Кстати, ты наверное, интересуешься, почему я пишу это письмо не своею собственной рукой. А как же мне писать, если указательный палец моей правой, вдобавок, руки…»

Я опустил письмо.

«Вопросы?» — произнес человек, потому что я, оказалось, смотрел на него. Что там дальше, в этом идиотском письме?

«…который я порезала, болит, что тебе подтвердит податель сего письма. Как полагает врач, из-за того, что я так долго тянула, произошло заражение крови, и палец, возможно, придется ампутировать. А все занятость, все отсутствие времени. Можешь себе представить, как я надеюсь, что это не так. Завтра я думаю пойти к другому врачу, но если и его заключение будет таким же, ждать больше нельзя: по мнению моего лечащего врача, заражение может продвинуться дальше, по всей руке, и ты сам понимаешь, что последует за этим.

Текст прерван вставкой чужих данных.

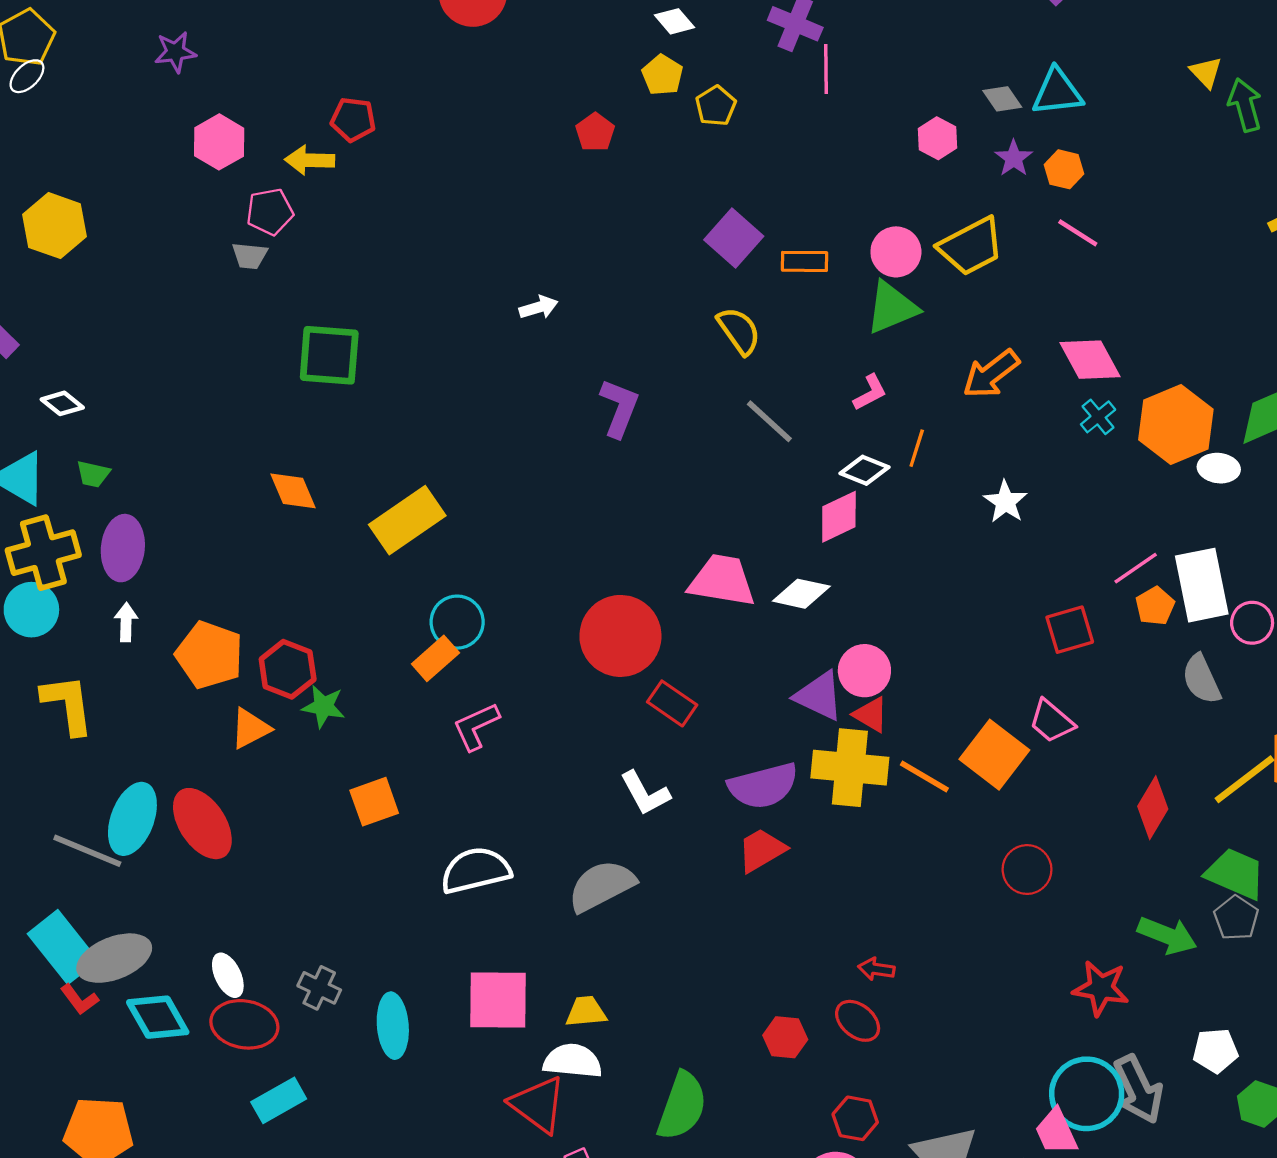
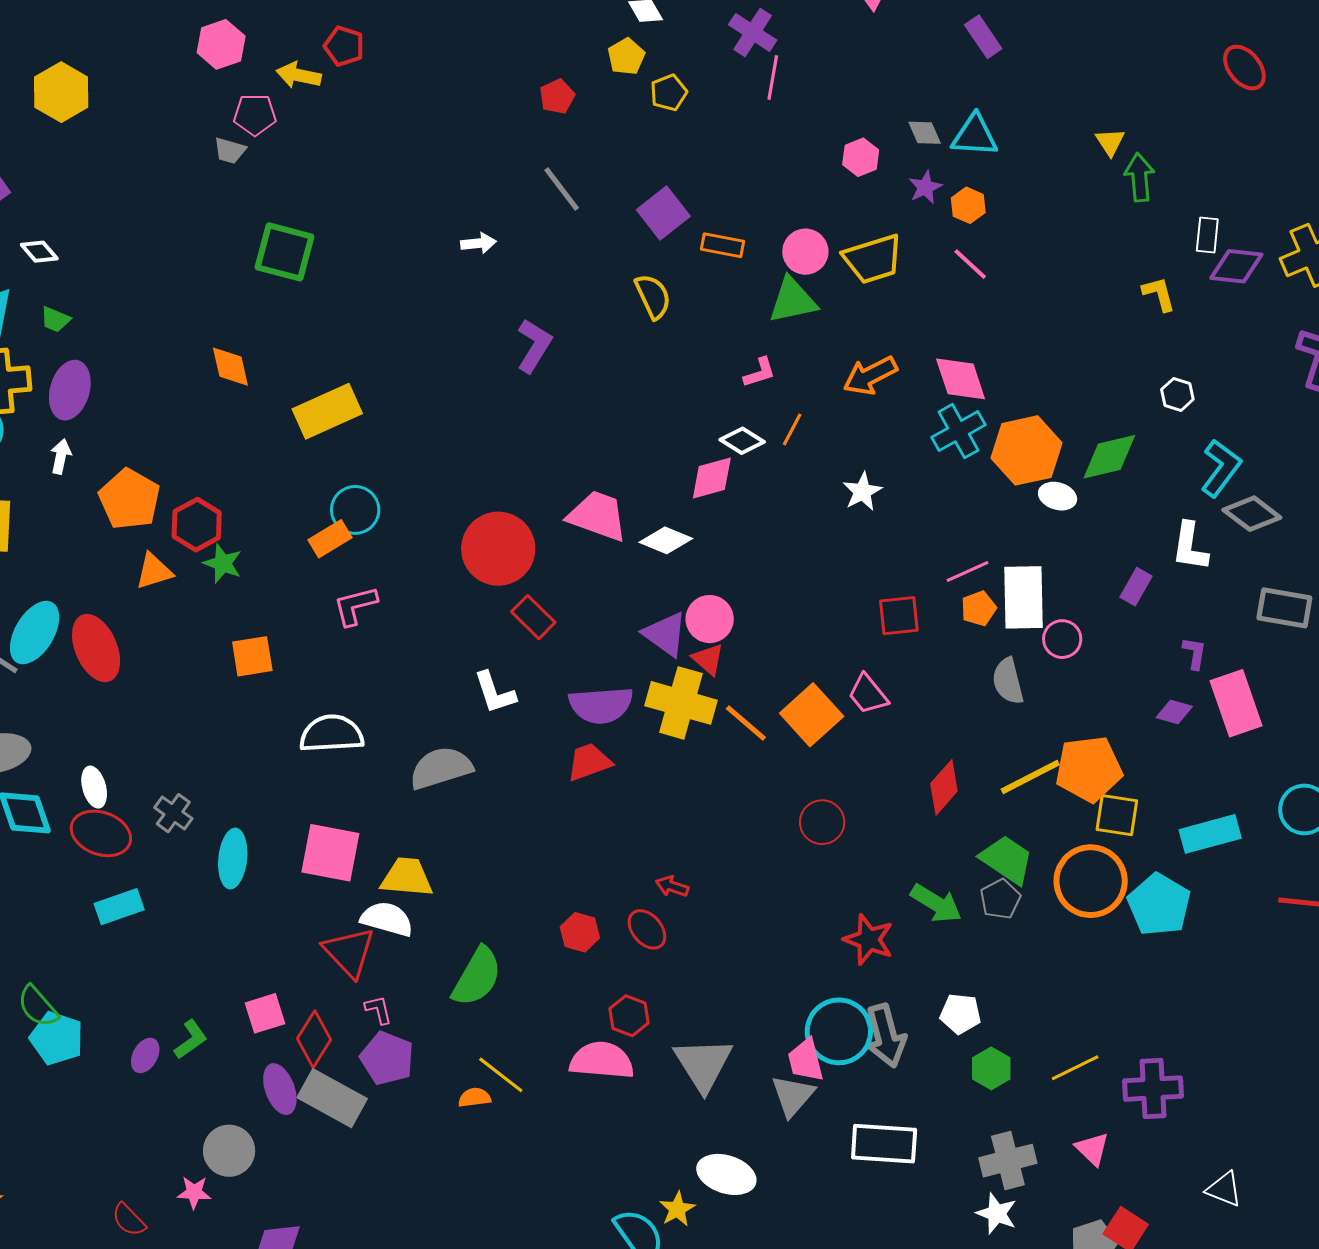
cyan cross: (1098, 417) -> (958, 431), size x1.6
gray line: (769, 421) -> (562, 189), moved
yellow trapezoid: (586, 1012) -> (407, 877), size x1.4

Так что мой совет на будущее: не теряй времени».

Далее следовали еще какие-то слова, но я, прочтя письмо до конца, а затем и перечитав его раза два, финала не запомнил. Помню только, что в стилистическом отношении он был не просто хуже, а гораздо хуже, нежели начало, — словно весь небогатый умственный запас писавшего был до последней капли исчерпан вступлением. Разумеется, это письмо не могла ни написать, ни продиктовать, ни даже придумать ты — такая умная, такая тонкая девушка.

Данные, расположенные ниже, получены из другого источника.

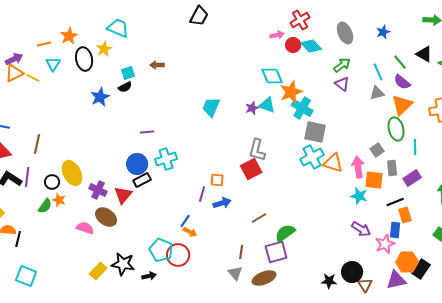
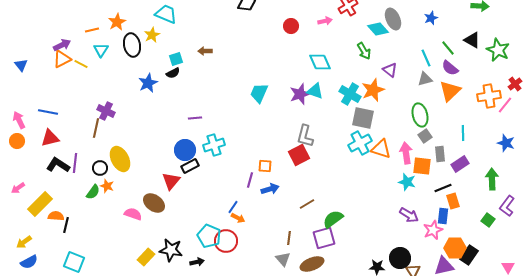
red circle: (293, 45) -> (291, 26), moved
cyan diamond: (311, 46) -> (378, 29), moved
green arrow: (342, 65) -> (364, 51), moved, turned 96
orange star: (291, 92) -> (373, 90), moved
purple star: (252, 108) -> (300, 94), size x1.5
green ellipse: (396, 129) -> (420, 115), moved
brown line: (37, 144) -> (96, 128), moved
purple cross: (98, 190) -> (106, 111), moved

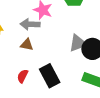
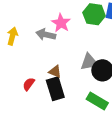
brown triangle: (27, 45) -> (55, 72), moved

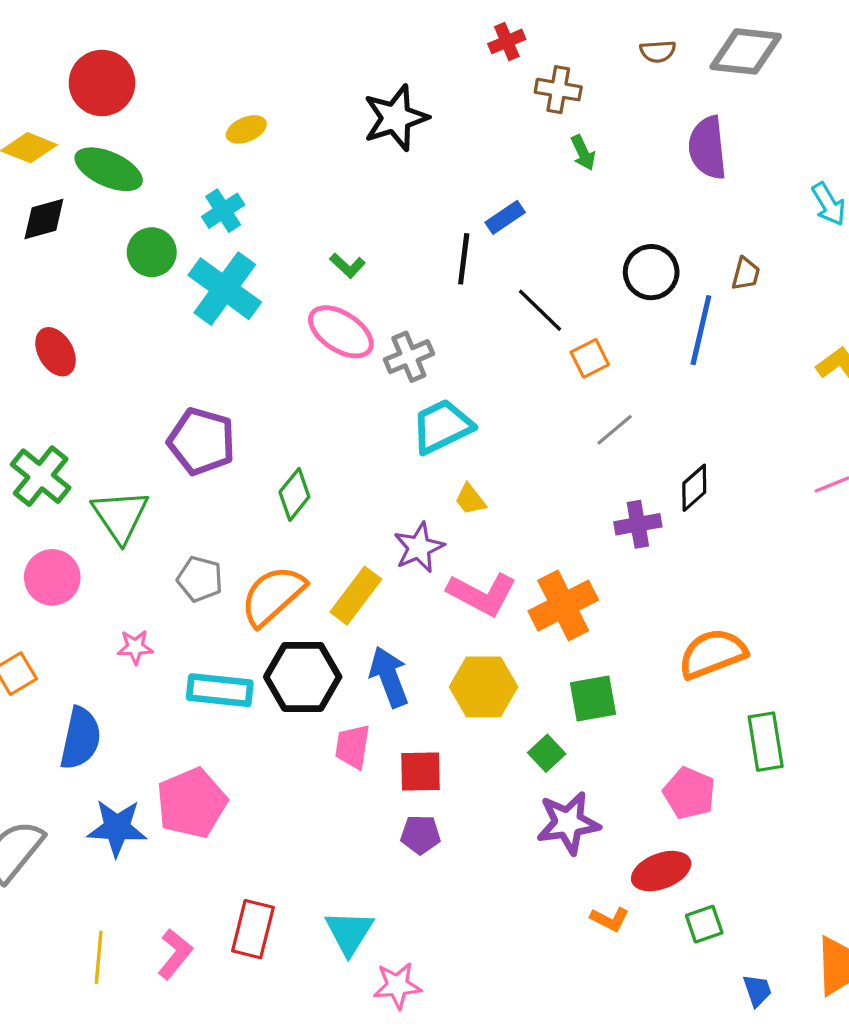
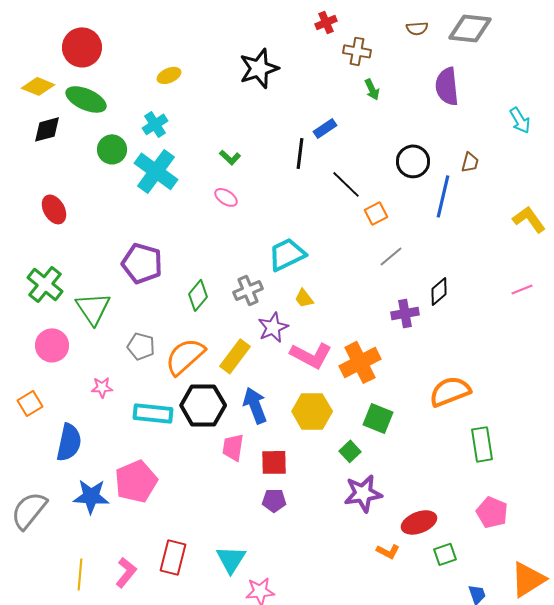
pink ellipse: (341, 332) -> (226, 197), size x0.6
gray cross: (409, 357) -> (248, 290), moved
green square: (593, 698) -> (378, 418), turned 32
pink pentagon: (689, 793) -> (492, 512), moved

И надо же как получилось: сегодня я уже убежден, что с тобой связана вся дальнейшая моя судьба. Возможно, я ошибаюсь, принимая, что называется, желаемое за действительное, но мне думается, что весь предстоящий мне жизненный путь мы пройдем вместе с тобой. Если раньше я не позволял себе думать о тебе, а когда моя мысль все же получала разрешение, то временное и весьма ограниченного характера — так, чтобы ни тебя не задеть, что ли, не запачкать, ни самому не привыкнуть, как привыкаешь к наркотическим препаратам, — одним словом, если раньше было так, как я только что описал, то сегодня я думаю о тебе вовсю, раскрыв все мысленные люки, двери, калитки, ворота, шлюзы и окна, чего не позволял себе раньше, не забывая, во-первых, о вине, прилипшей ко мне в прошлой жизни, во-вторых, о замужнем твоем положении, в-третьих, о твоем ребеночке. Перечисление я могу продолжить, у меня есть еще и в-четвертых, и в-пятых, и даже в-шестых.

Столько времени боявшийся и мечтать о тебе, с позавчерашнего дня я считаю тебя своей собственностью. Вот потому страх потерять тебя и оказался сейчас самым главным моим чувством; он, как случается в редкие минуты жизни, ослепил меня, лишил на какое-то время способности думать — в том числе возможности сообразить, что информация, изложенная в письме, может не соответствовать действительности, что неизвестные пытаются меня обмануть, надеются испугать, представляя твое положение в неверном свете, хотят подтолкнуть меня к признанию…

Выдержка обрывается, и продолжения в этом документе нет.